La fuga a piedi e l’aggressione
Dopo lo schianto il conducente ha abbandonato il veicolo e ha cercato di scappare a piedi. A fermarlo è stato un secondo equipaggio dei carabinieri arrivato in supporto.
Durante le operazioni di identificazione il 21enne ha opposto una violenta resistenza. Secondo quanto ricostruito, avrebbe strattonato uno dei militari, provocandogli alcune lesioni.
L’uomo è stato quindi bloccato e arrestato sul posto.
Le irregolarità scoperte durante i controlli
Gli accertamenti effettuati subito dopo l’arresto hanno fatto emergere una lunga serie di violazioni. Il giovane stava guidando un’auto senza assicurazione e senza revisione, e soprattutto senza aver mai conseguito la patente di guida.

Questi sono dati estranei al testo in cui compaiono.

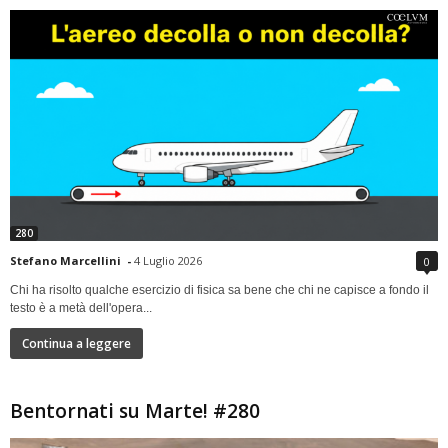
280
Stefano Marcellini
-
4 Luglio 2026
0
Chi ha risolto qualche esercizio di fisica sa bene che chi ne capisce a fondo il
testo è a metà dell'opera...
Continua a leggere
Bentornati su Marte! #280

All’interno della Fiat Punto i carabinieri hanno trovato anche un coltello e due tessere sanitarie intestate ad altre persone, risultate rubate. Il 21enne non è stato in grado di fornire alcuna spiegazione sul possesso dei documenti.
In auto viaggiavano inoltre due fratelli di origine moldava, la cui posizione è stata verificata durante le indagini.

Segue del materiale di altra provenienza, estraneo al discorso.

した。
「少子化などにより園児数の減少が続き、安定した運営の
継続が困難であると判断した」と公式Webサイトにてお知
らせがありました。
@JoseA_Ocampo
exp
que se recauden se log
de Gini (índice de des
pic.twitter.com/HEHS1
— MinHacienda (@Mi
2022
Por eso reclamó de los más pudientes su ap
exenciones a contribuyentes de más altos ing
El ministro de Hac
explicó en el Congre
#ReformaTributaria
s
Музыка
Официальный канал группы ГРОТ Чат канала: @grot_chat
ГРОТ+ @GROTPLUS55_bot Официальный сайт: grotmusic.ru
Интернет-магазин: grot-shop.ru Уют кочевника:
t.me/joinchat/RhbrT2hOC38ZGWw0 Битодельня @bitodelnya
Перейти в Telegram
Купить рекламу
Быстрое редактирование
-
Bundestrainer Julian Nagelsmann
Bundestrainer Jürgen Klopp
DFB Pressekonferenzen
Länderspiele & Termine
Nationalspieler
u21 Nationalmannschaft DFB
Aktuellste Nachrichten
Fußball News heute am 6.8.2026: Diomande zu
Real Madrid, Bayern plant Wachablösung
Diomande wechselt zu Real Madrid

Le accuse e la decisione del giudice
Il giovane è stato denunciato per porto abusivo di coltello e ricettazione dei documenti rubati. A queste accuse si aggiungono diverse sanzioni amministrative per le violazioni del Codice della strada.

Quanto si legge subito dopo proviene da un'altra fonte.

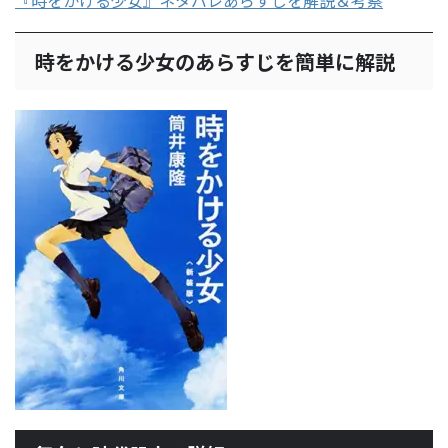
時をかける少女のあらすじを簡単に解説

Nella giornata successiva si è svolta l’udienza con rito direttissimo presso il Tribunale di Modena. Il giudice, su richiesta della Procura della Repubblica, ha convalidato l’arresto e disposto nei confronti del 21enne la misura cautelare degli arresti domiciliari.
L’episodio riporta l’attenzione sui rischi legati alle fughe dai controlli delle forze dell’ordine, situazioni che possono mettere in pericolo non solo gli agenti ma anche gli altri automobilisti e i cittadini presenti sulle strade.